What you will do -
Please copy each line of the listing below precisely, excluding the images.

+---+

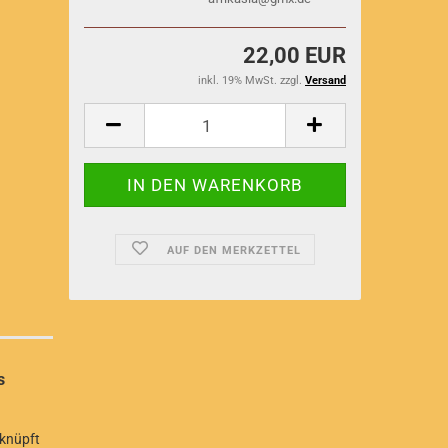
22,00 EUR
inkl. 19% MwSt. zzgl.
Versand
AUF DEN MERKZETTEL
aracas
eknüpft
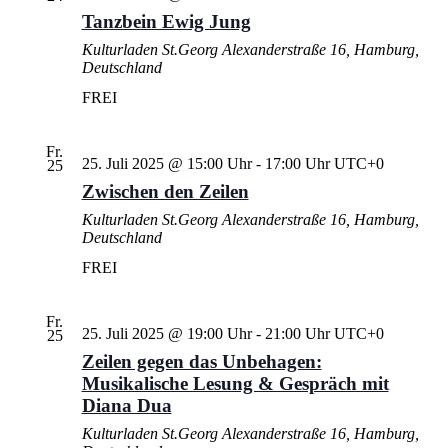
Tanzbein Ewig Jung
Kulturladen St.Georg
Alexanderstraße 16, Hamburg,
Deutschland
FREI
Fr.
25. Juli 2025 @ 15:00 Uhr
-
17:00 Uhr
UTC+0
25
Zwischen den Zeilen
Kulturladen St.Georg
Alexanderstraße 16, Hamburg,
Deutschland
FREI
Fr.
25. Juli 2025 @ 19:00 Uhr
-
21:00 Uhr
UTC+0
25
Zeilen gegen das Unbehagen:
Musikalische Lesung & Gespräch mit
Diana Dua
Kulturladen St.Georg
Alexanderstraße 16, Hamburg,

+---+

Written reply -
22,00 EUR
inkl. 19% MwSt. zzgl.
Versand
AUF DEN MERKZETTEL
aracas
eknüpft
Tanzbein Ewig Jung
Kulturladen St.Georg
Alexanderstraße 16, Hamburg,
Deutschland
FREI
Fr.
25. Juli 2025 @ 15:00 Uhr
-
17:00 Uhr
UTC+0
25
Zwischen den Zeilen
Kulturladen St.Georg
Alexanderstraße 16, Hamburg,
Deutschland
FREI
Fr.
25. Juli 2025 @ 19:00 Uhr
-
21:00 Uhr
UTC+0
25
Zeilen gegen das Unbehagen:
Musikalische Lesung & Gespräch mit
Diana Dua
Kulturladen St.Georg
Alexanderstraße 16, Hamburg,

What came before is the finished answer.